Es war jedoch allen klar, daß Eustachius einen viel besseren Charakter hatte, seit er ein Drache war. Er war begierig, ihnen zu helfen. Er flog über die ganze Insel und stellte fest, daß alles bergig war und daß nur wilde Ziegen und Herden von wilden Schweinen hier lebten. Er brachte ihnen viele tote Tiere als Proviant für das Schiff. Er war auch ein sehr humaner Jäger, denn er konnte ein Tier mit einem Schlag seines Schwanzes töten, so daß es nicht wußte, daß es getötet worden war. Er aß natürlich auch selbst ein paar, aber er aß immer allein, denn jetzt, wo er ein Drache war, aß er seine Nahrung gerne roh, und er wollte nicht, daß ihn die anderen bei seinen unappetitlichen Mahlzeiten sahen. Und eines Tages kam er sehr müde, aber überglücklich angeflogen und brachte eine riesig große Kiefer ins Lager, die er in einem weit entfernten Tal mit den Wurzeln ausgerissen hatte und aus der man einen ausgezeichneten Mast zimmern konnte. Und wenn es am Abend kühl wurde, wie das manchmal nach den starken Regenfällen geschah, dann war er für alle eine große Hilfe, denn sie kamen zu ihm, lehnten sich mit dem Rücken gegen seinen heißen Körper und ließen sich aufwärmen und trocknen; und ein Stoß seines feurigen Atems setzte auch den widerspenstigen Holzstoß in Brand. Manchmal nahm er eine ausgewählte Gruppe auf seinem Rücken mit auf einen Flug, und sie sahen unter sich die grünen Hänge vorbeifliegen, die felsigen Höhen, die engen, rinnenartigen Täler und weit draußen über dem Meer im Osten einen dunkelblauen Fleck am blauen Horizont, der vielleicht Land war.

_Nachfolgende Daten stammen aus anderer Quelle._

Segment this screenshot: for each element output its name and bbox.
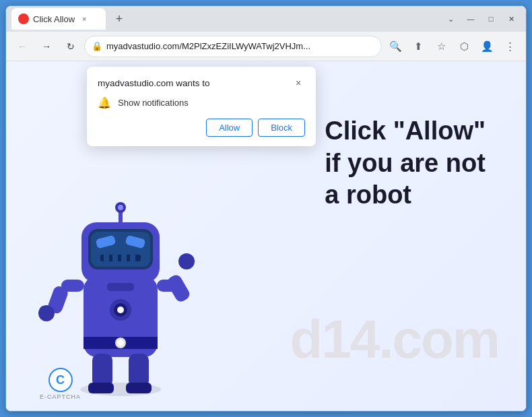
search-button[interactable]: 🔍: [385, 36, 406, 57]
bell-icon: 🔔: [98, 96, 111, 109]
svg-rect-7: [91, 232, 150, 267]
popup-notification-row: 🔔 Show notifications: [98, 96, 305, 109]
svg-point-4: [117, 340, 124, 346]
close-button[interactable]: ✕: [502, 9, 521, 28]
tab-title: Click Allow: [33, 14, 75, 24]
tab-close-button[interactable]: ×: [79, 13, 90, 24]
extensions-button[interactable]: ⬡: [453, 36, 475, 57]
svg-rect-14: [130, 255, 135, 261]
browser-tab[interactable]: Click Allow ×: [11, 8, 106, 30]
block-button[interactable]: Block: [258, 119, 305, 137]
forward-button[interactable]: →: [36, 36, 57, 57]
headline-line1: Click "Allow": [325, 115, 486, 148]
popup-buttons: Allow Block: [98, 119, 305, 137]
new-tab-button[interactable]: +: [110, 9, 129, 28]
tab-favicon: [18, 13, 29, 24]
ecaptcha-logo: C E-CAPTCHA: [40, 368, 81, 400]
svg-point-21: [178, 253, 195, 269]
content-area: d14.com Click "Allow" if you are not a r…: [6, 61, 526, 411]
notification-popup: myadvastudio.com wants to × 🔔 Show notif…: [87, 67, 316, 146]
lock-icon: 🔒: [92, 41, 102, 51]
page-headline: Click "Allow" if you are not a robot: [325, 115, 486, 212]
maximize-button[interactable]: □: [481, 9, 500, 28]
svg-rect-24: [129, 354, 149, 387]
popup-title: myadvastudio.com wants to: [98, 78, 210, 88]
share-button[interactable]: ⬆: [407, 36, 429, 57]
svg-rect-25: [88, 383, 114, 393]
svg-rect-11: [104, 255, 109, 261]
title-bar: Click Allow × + ⌄ — □ ✕: [6, 6, 526, 32]
address-text: myadvastudio.com/M2PlZxzEZiILWyWATwj2VHJ…: [106, 41, 374, 51]
svg-rect-15: [107, 283, 134, 291]
ecaptcha-label: E-CAPTCHA: [40, 393, 81, 400]
back-button[interactable]: ←: [11, 36, 33, 57]
toolbar: ← → ↻ 🔒 myadvastudio.com/M2PlZxzEZiILWyW…: [6, 32, 526, 61]
ecaptcha-icon: C: [48, 368, 73, 392]
allow-button[interactable]: Allow: [206, 119, 253, 137]
svg-point-22: [40, 306, 48, 314]
address-bar[interactable]: 🔒 myadvastudio.com/M2PlZxzEZiILWyWATwj2V…: [84, 36, 382, 57]
headline-line3: a robot: [325, 179, 486, 212]
browser-window: Click Allow × + ⌄ — □ ✕ ← → ↻ 🔒 myadvast…: [5, 5, 527, 412]
toolbar-actions: 🔍 ⬆ ☆ ⬡ 👤 ⋮: [385, 36, 521, 57]
window-controls: ⌄ — □ ✕: [441, 9, 521, 28]
svg-rect-23: [92, 354, 112, 387]
menu-button[interactable]: ⋮: [499, 36, 521, 57]
watermark: d14.com: [290, 309, 499, 371]
svg-rect-13: [121, 255, 127, 261]
popup-notification-text: Show notifications: [118, 98, 189, 108]
window-chevron-button[interactable]: ⌄: [441, 9, 460, 28]
robot-svg: [33, 155, 208, 397]
bookmark-button[interactable]: ☆: [430, 36, 452, 57]
svg-rect-26: [126, 383, 152, 393]
profile-button[interactable]: 👤: [476, 36, 498, 57]
popup-header: myadvastudio.com wants to ×: [98, 76, 305, 90]
minimize-button[interactable]: —: [461, 9, 480, 28]
svg-rect-12: [112, 255, 118, 261]
svg-point-29: [118, 205, 123, 210]
popup-close-button[interactable]: ×: [292, 76, 305, 90]
svg-point-32: [117, 307, 124, 313]
reload-button[interactable]: ↻: [60, 36, 81, 57]
headline-line2: if you are not: [325, 148, 486, 180]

Die für ihn ganz neue Erfahrung, von den anderen gemocht zu werden – und, was noch wichtiger war, andere zu mögen –, hielt Eustachius davon ab, zu verzweifeln. Denn es war trostlos, ein Drache zu sein. Jedesmal, wenn er über einen Bergsee flog und sein eigenes Spiegelbild sah, schüttelte es ihn. Er haßte die riesigen, fledermausartigen Flügel, den gezackten Kamm auf seinem Rücken und die grausamen, gekrümmten Klauen. Fast hatte er Angst, wenn er mit sich allein war, doch wenn er mit den anderen zusammen war, dann schämte er sich. An den Abenden, an denen er nicht als Wärmeflasche benutzt wurde, schlich er sich vom Lager fort und lag zusammengerollt zwischen dem Wald und dem Wasser. Zu seiner großen Überraschung war Riepischiep bei dieser Gelegenheit sein beständigster Trostspender. Die edle Maus kroch von dem fröhlichen Kreis um das Lagerfeuer fort und setzte sich (gegen den Wind, um nicht von dem rauchigen Atem getroffen zu werden) neben dem Drachenkopf nieder. Dann erklärte Riepischiep, daß das, was mit Eustachius passiert war, ein gutes Beispiel dafür sei, wie sich das Glücksrad dreht, und daß er Eustachius in seinem Haus in Narnia mehr als hundert Beispiele von Kaisern, Königen, Herzogen, Rittern, Poeten, Liebhabern, Astronomen, Philosophen und Zauberern zeigen könnte, die zuerst wohlhabend gewesen und dann in größte Not geraten waren und von denen sich viele wieder erholt und den Rest ihres Lebens in Glück und Zufriedenheit verbracht hatten. (Das Haus, von dem Riepischiep gesprochen hatte, war allerdings kein Haus, sondern ein Loch, und der Drachenkopf, und erst recht der Drachenkörper, hätte niemals hineingepaßt.) Dies war zu jenem Zeitpunkt vielleicht kein allzu großer Trost, aber es war gut gemeint, und Eustachius vergaß es ihm nie.